CPU times: user 10h 11min 4s, sys: 2min 16s, total: 10h 13min 20s
Wall time: 1h 6min 18s

sweep_df.drop(columns=["params", "time_taken", "epochs"]).style.background_gradient(
    subset=["test_accuracy", "test_f1_score"], cmap="RdYlGn"
).background_gradient(subset=["time_taken_per_epoch", "test_loss"], cmap="RdYlGn_r")

	model	# Params	test_loss	test_accuracy	test_f1_score	time_taken_per_epoch
3	GANDALFModel	107 T	0.163602	0.935071	0.935061	15.870558
1	CategoryEmbeddingModel	93 T	0.233573	0.906560	0.905311	9.128509
6	FTTransformerModel	117 T	0.243499	0.900330	0.900065	63.771070
2	GANDALFModel	43 T	0.257583	0.898075	0.897640	10.899241
4	TabNetModel	50 T	0.260693	0.894461	0.894012	18.629878
0	CategoryEmbeddingModel	51 T	0.263826	0.893875	0.894207	7.868230
5	TabNetModel	129 T	0.534261	0.766813	0.760403	32.926586

The larger GANDALF model performed the best in terms of accuracy, loss and f1 score.
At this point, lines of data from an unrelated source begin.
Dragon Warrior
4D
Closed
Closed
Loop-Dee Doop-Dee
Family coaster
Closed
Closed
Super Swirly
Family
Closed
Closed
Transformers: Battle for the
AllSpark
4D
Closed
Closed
Although the training time is slightly higher than the comparable MLP, it is still pretty fast.

Now, apart from using the presets, you can also pass a list of ModelConfig objects. Let's try and run a sweep with a list of ModelConfig objects.
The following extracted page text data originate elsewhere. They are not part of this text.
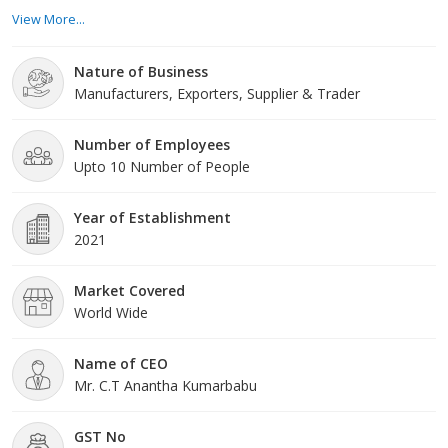
different assortment of readymade garments that provide to
View More...
several tastes, styles, and occasions. Our team of accomplished
specialists keeps a finger on the throb of the fashion industry.
Nature of Business
Product Range: Our wide product range comprises a variety of
Manufacturers, Exporters, Supplier & Trader
readymade garments for all ages a
Number of Employees
Upto 10 Number of People
Year of Establishment
2021
Market Covered
World Wide
Name of CEO
Mr. C.T Anantha Kumarbabu
GST No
from pytorch_tabular.models import CategoryEmbeddingModelConfig, GANDALFConfig
common_params = {
    "task": "classification",
    "head":"LinearHead", "head_config":head_config
}
model_list = [
    CategoryEmbeddingModelConfig(layers="1024-512-256", **common_params),
    GANDALFConfig(gflu_stages=2, **common_params),
    GANDALFConfig(gflu_stages=6, learnable_sparsity=False, **common_params),
]

# Filtering out the warnings
with warnings.catch_warnings():
    warnings.simplefilter("ignore")
    sweep_df, best_model = model_sweep(
        task="classification",  # One of "classification", "regression"
        train=train,
        test=test,
        data_config=data_config,
        optimizer_config=optimizer_config,
        trainer_config=trainer_config,
        model_list=model_list,
        metrics=["accuracy", "f1_score"],
        metrics_params=[{}, {"average": "macro"}],
        metrics_prob_input=[False, True],
        rank_metric=("accuracy", "higher_is_better"),
        progress_bar=True,
        verbose=False,
        suppress_lightning_logger=True,
    )

Output()

Finding best initial lr:   0%|          | 0/100 [00:00<?, ?it/s]
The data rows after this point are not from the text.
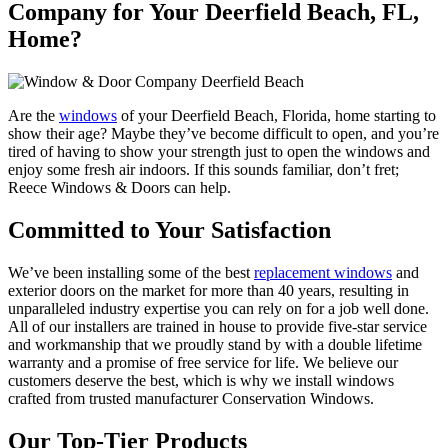
Company for Your Deerfield Beach, FL,
Home?
Are the
windows
of your Deerfield Beach, Florida, home starting to
show their age? Maybe they’ve become difficult to open, and you’re
tired of having to show your strength just to open the windows and
enjoy some fresh air indoors. If this sounds familiar, don’t fret;
Reece Windows & Doors can help.
Committed to Your Satisfaction
We’ve been installing some of the best
replacement windows
and
exterior doors on the market for more than 40 years, resulting in
unparalleled industry expertise you can rely on for a job well done.
All of our installers are trained in house to provide five-star service
and workmanship that we proudly stand by with a double lifetime
warranty and a promise of free service for life. We believe our
customers deserve the best, which is why we install windows
crafted from trusted manufacturer Conservation Windows.
Our Top-Tier Products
Finding best initial lr:   0%|          | 0/100 [00:00<?, ?it/s]

sweep_df.drop(columns=["params", "time_taken", "epochs"]).style.background_gradient(
    subset=["test_accuracy", "test_f1_score"], cmap="RdYlGn"
).background_gradient(subset=["time_taken_per_epoch", "test_loss"], cmap="RdYlGn_r")

	model	# Params	test_loss	test_accuracy	test_f1_score	time_taken_per_epoch
0	CategoryEmbeddingModel	694 T	0.276405	0.888075	0.795560	14.553613
1	GANDALFModel	15 T	0.284878	0.885967	0.797202	8.369561
2	GANDALFModel	43 T	0.287677	0.884142	0.793678	10.864214

Although we chose some random hyperparameters, we can see that the GANDALF model performed very close to the MLP, at a fraction of the Parameters and lower training time.

Congrats!: You have learned how to use Model Sweep in PyTorch Tabular to check multiple models on a single dataset. This would be a very useful first step when deciding which models to use for your problem.
Now try to use this in your own dataset. You can also try to use the `full` preset and see how it performs.